Matthys Moreno-Derks, Amber House’s program manager, says that another goal is to connect people with other programs once their stay is over. He noted one case in which a client was going through heroin withdrawal. “We were able to get him connected with our psychiatrist and provide him with locations for specifically dealing with withdrawals. And he maintained sobriety the entire time he was here,” Moreno-Derks says. They also connected him to some housing resources for after his departure.
Amber House is the only facility of this kind in Oakland, with both a 24-hour program and a longer program in the same building. Neff has spent many years of her career hoping for more services like it. “We have never had crisis stabilization units in the city of Oakland,” says Neff. She says she is pleased with Amber House’s success so far. “There is a movement to recognize the seriously mentally ill population in different ways,” says Neff.

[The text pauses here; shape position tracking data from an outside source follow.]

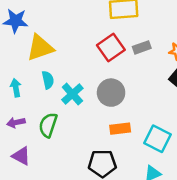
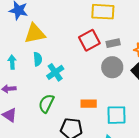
gray circle: (111, 93) -> (112, 67), moved
green semicircle: (48, 125) -> (46, 103), moved
cyan square: (158, 139) -> (116, 115), turned -35

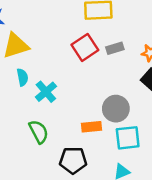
gray circle: (112, 67) -> (116, 109), moved
green semicircle: (46, 103) -> (39, 132), turned 132

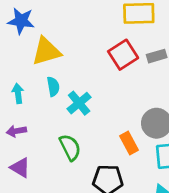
orange rectangle: (92, 127) -> (129, 143), turned 66

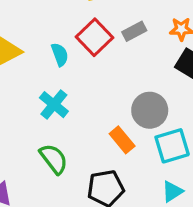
cyan semicircle: (53, 87) -> (60, 54), moved

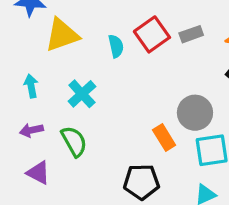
cyan cross: (54, 105) -> (82, 94), moved
green semicircle: (54, 159) -> (74, 141), moved

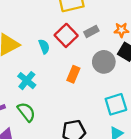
gray circle: (195, 113) -> (104, 62), moved
orange rectangle: (164, 137) -> (73, 74), moved, turned 63

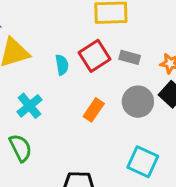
gray rectangle: (91, 31) -> (130, 57), turned 32
cyan square: (116, 104) -> (143, 162), turned 30

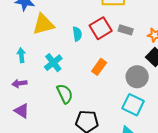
gray circle: (138, 102) -> (137, 77), moved
green semicircle: (20, 148) -> (65, 94), moved

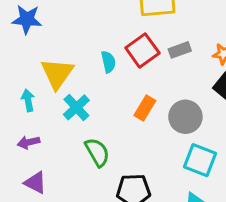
yellow triangle: (43, 24) -> (57, 73), moved, turned -35
gray rectangle: (126, 30) -> (180, 50), turned -32
gray circle: (137, 77) -> (185, 117), moved

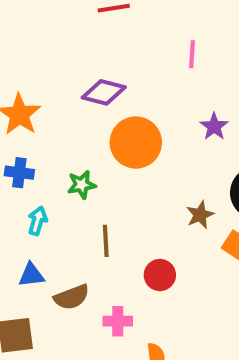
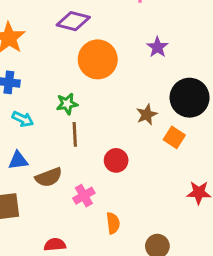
green star: (82, 185) -> (67, 104), moved
cyan arrow: (37, 221) -> (23, 119), turned 100
pink cross: (118, 321) -> (84, 196), turned -30

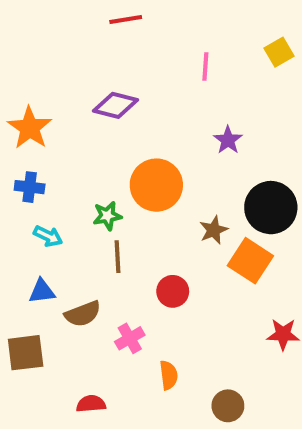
orange circle: (98, 59) -> (156, 185), moved
orange square: (174, 137) -> (250, 261), size x1.5

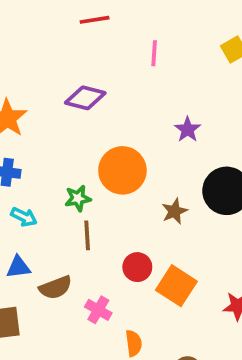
pink line: (205, 67) -> (154, 53), moved
orange square: (250, 261) -> (176, 286), moved
pink cross: (130, 338) -> (98, 310), turned -30

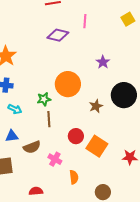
purple diamond: (85, 98) -> (58, 35), moved

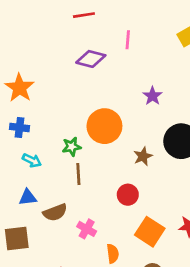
red circle: (76, 136) -> (128, 195), moved
orange square: (97, 146) -> (150, 232), moved

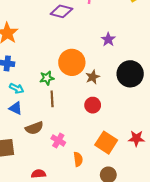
brown star: (143, 156) -> (93, 77), moved
red circle: (128, 195) -> (93, 105), moved
blue triangle: (28, 197) -> (16, 108), moved, turned 32

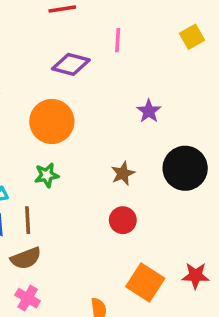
orange circle: (72, 62) -> (52, 122), moved
brown line: (52, 99) -> (28, 220), moved
pink cross: (58, 140) -> (28, 298), moved

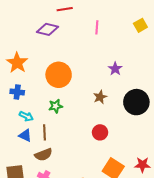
purple diamond: (71, 64) -> (47, 29), moved
brown star: (123, 173) -> (100, 97), moved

And for MET clinician Henry, “Amber House is a decent option. We can drive people there and they’ll just take them in off the street.”
But Amber House has only 24 beds available. And MET has only one trained police officer and about a dozen clinicians like Henry and Lott. And the calls they handle each day are a small fraction of the 26 to 30 mental health calls the OPD receives on an average day. And that only represents a slice of the city’s mental healthcare needs, as many emergencies go unreported.
The collaborators behind MET agree the program is working—their response times are faster, they are able to redeploy officers back to patrol more quickly, and they are more able to connect people to resources other than hospitalization. But they know the current staff cannot keep up with demand. “In order for us to grow our program in the way that we want to grow it, we need to be able to hire more people, more clinicians who want to do this work,” says Lott.
Lewis says they currently have 16 vacant clinician positions to be assigned to both the MET and the MCT.
And both Lewis and Lott hope to expand mobile crisis services to work with other law enforcement departments in Alameda County. “We want to build those relationships with Hayward Police Department, with San Leandro, and with other jurisdictions,” says Lott. “We’ve done presentations for the [Alameda County] sheriff’s department and also San Leandro Police Department.”
Oakland isn’t the only city that could use a model like the MET program, but Lewis says that county crisis services needs to build their capacity to meet those needs. “It’s going to take a while for the rest of law enforcement agencies to use us in a way that Oakland does,” says Lewis. “But that’s the goal.”
This story was updated on December 18. 2019 to correct that John George Psychiatric Hospital is operated by Alameda Health System.